In SHDM, the signal vector \(\vec x = (x_{1},\dots,x_{N})\) may be extracted from the host in an arbitrary fashion. In this section, we implement SHDM in the spatial (pixel) domain, the DCT domain, and the DWT domain and combine it with matching encryption schemes. As in SHDM the vector norm
$$ \Vert \vec x \Vert = \sqrt{x_{1}^{2} + x_{2}^{2} + \dots x_{N}^{2}}, $$
(5)
is quantized, we have the following options for encryption:
-
Encrypt the sign bits of the xi by means of a stream cipher.
-
Permute the xi.
-
Apply some other norm-preserving operation on \(\vec x\), e. g. a random rotation.
Of course, the options may be combined. In the rest of the paper, we will only explore the first two options.
Implementation in the spatial domain
In the spatial domain, we work directly with pixel grey values ranging initially between 0 and 255. In order to create sign bits, we subtract 128 from each grey value, so that the new range is −128≤0≤127.
Watermarking part
The watermarking part uses the following parameters:
-
The watermarking key WK.
-
The watermark \(W = (b_{1},\dots,b_{n})\) to be embedded.
-
The dimension of the host vectors \(\vec x_{i}\), i.e., the number of coefficients N into which one bit bi is embedded.
-
The quantizing step Δ.
In the spatial domain, we assume that the watermarking key consists of two parts: \(W_{K} = \left (W_{K}^{(1)},W_{K}^{(2)}\right)\).
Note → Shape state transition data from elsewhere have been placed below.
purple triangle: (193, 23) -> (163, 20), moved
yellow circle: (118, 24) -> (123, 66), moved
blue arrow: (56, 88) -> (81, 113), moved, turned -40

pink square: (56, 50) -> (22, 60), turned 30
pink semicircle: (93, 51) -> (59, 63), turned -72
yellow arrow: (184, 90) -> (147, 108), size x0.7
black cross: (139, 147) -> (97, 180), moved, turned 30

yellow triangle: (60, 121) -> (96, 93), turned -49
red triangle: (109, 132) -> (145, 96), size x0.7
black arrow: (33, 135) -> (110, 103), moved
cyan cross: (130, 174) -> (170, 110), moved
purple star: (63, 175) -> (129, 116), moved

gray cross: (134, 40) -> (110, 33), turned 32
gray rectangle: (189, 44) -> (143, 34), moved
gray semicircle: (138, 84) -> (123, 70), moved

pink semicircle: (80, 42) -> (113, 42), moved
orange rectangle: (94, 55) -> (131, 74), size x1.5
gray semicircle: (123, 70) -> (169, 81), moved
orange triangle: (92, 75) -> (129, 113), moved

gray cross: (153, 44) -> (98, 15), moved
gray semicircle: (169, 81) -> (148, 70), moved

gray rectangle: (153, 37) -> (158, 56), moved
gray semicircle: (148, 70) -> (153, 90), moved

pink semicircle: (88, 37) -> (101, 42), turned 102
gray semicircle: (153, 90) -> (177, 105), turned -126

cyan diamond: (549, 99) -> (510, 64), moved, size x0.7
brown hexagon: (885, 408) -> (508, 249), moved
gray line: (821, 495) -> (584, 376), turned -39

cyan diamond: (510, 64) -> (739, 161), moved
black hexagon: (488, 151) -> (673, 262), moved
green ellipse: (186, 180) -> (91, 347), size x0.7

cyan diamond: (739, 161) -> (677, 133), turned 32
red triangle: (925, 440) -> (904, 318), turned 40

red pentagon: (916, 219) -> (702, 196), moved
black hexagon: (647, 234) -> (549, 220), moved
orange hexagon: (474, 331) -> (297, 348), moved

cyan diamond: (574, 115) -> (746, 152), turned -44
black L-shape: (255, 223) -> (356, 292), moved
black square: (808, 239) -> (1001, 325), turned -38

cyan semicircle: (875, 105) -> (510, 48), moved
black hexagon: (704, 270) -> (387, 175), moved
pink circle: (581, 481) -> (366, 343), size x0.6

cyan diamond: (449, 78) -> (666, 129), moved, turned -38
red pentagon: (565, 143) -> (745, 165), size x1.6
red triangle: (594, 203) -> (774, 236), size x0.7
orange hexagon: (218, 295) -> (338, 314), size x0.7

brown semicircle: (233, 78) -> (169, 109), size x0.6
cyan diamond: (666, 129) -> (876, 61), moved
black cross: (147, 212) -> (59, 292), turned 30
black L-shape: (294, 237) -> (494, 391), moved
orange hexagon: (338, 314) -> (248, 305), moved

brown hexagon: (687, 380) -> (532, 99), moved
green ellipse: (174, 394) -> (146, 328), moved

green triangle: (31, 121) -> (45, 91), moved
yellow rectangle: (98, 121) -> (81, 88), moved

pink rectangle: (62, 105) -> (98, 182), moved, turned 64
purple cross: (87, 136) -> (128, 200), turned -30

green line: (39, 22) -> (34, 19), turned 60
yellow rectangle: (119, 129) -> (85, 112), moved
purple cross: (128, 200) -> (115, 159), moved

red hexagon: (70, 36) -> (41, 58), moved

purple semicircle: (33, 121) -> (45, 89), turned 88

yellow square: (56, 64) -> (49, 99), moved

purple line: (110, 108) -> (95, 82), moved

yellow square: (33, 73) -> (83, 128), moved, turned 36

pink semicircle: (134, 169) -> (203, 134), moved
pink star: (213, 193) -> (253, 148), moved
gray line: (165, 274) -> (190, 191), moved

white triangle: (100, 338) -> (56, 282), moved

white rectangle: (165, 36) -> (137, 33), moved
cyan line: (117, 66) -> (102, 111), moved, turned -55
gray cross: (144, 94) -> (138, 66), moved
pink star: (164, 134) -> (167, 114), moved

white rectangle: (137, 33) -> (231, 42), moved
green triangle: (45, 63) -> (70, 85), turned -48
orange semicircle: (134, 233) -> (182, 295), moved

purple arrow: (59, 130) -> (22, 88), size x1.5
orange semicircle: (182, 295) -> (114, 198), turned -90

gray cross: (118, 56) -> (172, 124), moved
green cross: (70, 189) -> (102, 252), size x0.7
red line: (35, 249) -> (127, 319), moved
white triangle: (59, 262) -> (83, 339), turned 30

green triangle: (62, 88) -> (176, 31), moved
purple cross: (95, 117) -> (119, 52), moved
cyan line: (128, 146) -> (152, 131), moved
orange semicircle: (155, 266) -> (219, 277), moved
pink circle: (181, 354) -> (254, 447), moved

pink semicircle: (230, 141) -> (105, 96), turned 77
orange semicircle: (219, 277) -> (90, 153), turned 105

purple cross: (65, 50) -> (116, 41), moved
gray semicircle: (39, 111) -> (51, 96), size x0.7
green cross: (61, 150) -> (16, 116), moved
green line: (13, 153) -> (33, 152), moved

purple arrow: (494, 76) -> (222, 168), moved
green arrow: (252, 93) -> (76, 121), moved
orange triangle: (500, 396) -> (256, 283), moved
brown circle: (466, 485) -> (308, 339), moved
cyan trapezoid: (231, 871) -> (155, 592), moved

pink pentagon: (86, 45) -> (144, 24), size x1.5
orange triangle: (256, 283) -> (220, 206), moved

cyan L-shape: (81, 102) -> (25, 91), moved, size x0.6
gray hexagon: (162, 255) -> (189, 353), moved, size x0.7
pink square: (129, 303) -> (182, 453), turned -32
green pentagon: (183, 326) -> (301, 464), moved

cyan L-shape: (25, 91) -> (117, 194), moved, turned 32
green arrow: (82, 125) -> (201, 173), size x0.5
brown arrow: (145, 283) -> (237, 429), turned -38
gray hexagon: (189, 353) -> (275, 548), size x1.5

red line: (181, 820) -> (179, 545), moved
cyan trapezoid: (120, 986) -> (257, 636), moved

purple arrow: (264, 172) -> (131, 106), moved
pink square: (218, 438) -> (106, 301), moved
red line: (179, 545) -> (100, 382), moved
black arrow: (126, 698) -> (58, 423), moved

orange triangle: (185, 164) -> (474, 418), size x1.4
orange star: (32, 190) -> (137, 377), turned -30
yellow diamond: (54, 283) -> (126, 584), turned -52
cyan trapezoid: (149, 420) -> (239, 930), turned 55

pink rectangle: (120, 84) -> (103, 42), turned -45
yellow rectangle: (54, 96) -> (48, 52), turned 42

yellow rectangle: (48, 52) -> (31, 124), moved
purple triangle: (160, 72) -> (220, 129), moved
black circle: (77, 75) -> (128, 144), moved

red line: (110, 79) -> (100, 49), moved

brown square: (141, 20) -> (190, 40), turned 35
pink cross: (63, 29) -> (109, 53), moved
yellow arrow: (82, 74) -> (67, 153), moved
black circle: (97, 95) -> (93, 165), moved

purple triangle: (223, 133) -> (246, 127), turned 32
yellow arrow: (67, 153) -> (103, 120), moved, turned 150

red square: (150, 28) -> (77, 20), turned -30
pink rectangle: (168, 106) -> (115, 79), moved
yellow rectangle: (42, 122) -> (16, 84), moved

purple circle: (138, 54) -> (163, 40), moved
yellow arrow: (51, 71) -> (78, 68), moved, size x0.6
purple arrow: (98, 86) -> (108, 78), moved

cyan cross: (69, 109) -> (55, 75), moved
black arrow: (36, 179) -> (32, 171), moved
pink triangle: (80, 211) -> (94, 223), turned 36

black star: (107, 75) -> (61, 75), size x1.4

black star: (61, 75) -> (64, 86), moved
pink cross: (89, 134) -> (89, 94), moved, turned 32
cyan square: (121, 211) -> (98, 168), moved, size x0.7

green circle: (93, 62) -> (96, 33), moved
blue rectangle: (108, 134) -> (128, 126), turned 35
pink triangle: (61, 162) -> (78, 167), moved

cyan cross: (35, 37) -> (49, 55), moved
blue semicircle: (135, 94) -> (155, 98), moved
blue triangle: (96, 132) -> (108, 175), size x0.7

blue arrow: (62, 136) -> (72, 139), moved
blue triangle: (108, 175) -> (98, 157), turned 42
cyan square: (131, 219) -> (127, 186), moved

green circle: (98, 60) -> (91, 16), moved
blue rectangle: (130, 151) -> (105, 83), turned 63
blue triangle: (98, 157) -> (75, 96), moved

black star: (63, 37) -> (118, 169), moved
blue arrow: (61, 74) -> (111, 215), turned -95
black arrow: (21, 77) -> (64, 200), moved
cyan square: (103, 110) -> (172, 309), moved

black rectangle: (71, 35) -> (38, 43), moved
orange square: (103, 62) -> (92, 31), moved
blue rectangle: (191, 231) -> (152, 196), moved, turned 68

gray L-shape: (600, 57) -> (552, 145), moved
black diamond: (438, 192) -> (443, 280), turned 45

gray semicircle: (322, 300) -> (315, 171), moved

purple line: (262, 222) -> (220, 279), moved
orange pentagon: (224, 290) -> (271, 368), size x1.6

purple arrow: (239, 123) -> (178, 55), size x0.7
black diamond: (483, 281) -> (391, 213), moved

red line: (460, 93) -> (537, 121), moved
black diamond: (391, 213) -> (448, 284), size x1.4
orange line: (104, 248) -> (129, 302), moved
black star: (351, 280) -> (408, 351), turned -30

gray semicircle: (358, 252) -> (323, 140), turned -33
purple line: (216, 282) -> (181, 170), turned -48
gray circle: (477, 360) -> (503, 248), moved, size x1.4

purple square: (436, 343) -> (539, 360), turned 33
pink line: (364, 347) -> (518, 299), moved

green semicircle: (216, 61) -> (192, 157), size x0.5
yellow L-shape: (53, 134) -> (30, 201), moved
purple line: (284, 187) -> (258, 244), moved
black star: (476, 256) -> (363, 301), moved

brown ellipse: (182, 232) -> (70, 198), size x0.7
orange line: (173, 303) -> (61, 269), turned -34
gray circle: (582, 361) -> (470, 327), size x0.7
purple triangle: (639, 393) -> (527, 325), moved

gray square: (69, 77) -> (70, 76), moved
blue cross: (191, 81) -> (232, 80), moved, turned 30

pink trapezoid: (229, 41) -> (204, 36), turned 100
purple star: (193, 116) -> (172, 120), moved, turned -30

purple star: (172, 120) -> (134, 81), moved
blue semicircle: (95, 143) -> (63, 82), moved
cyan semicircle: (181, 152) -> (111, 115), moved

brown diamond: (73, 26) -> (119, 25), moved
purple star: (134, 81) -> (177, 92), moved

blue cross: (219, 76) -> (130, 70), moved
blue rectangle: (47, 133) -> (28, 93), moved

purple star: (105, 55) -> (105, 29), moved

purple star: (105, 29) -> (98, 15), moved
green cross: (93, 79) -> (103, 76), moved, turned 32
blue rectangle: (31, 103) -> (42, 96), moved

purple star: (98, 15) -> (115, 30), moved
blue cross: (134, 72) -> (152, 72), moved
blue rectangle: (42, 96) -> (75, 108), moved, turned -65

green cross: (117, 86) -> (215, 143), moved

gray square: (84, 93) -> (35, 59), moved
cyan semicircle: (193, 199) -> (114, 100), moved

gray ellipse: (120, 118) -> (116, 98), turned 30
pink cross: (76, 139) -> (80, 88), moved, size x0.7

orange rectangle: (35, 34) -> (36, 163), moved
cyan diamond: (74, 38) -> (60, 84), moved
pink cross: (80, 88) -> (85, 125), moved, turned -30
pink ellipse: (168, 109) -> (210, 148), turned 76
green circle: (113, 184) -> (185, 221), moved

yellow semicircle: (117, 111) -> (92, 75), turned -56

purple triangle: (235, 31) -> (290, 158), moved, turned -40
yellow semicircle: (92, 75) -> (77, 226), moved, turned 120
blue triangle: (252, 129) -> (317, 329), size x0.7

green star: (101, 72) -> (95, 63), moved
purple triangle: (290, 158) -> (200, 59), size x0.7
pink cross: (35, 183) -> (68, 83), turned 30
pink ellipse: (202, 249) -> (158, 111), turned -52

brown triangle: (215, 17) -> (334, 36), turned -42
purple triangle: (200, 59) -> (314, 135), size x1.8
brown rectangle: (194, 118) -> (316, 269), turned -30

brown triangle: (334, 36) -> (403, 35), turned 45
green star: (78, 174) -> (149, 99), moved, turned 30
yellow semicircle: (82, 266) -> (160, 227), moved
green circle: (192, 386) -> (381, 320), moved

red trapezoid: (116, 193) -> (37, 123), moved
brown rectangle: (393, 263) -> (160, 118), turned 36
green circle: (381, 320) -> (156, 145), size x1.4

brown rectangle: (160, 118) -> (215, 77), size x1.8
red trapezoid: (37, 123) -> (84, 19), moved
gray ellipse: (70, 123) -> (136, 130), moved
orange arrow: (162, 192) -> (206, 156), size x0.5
After choosing a step size Δ and N, the embedding process consists of the following steps:
-
For each bit bi to be embedded, randomly select N pixels. The selection is controlled by \(W_{K}^{(1)}\). The corresponding grey values form the signal vector \(\vec x_{i}\).
-
Randomly generate a dither value di, controlled by \(W_{K}^{(2)}\).
-
Quantize the norm of \(\vec x_{i}\) according to bi:
$$ \Vert \vec x_{i} \Vert_{q} = Q_{b_{i}}\left(\Vert \vec x_{i} \Vert, \Delta, d_{i}\right) $$
(6)
-
Embed the mark into \(\vec x_{i}\) by changing its norm to \(\Vert \vec x_{i} \Vert _{q}\):
$$ \vec y_{i} = \Vert \vec x_{i} \Vert_{q} \cdot {\vec x_{i} \over \Vert \vec x_{i} \Vert} $$
(7)
and replace the grey values of pixels corresponding to components of \(\vec x_{i}\) by the corresponding entries in \(\vec y_{i}\).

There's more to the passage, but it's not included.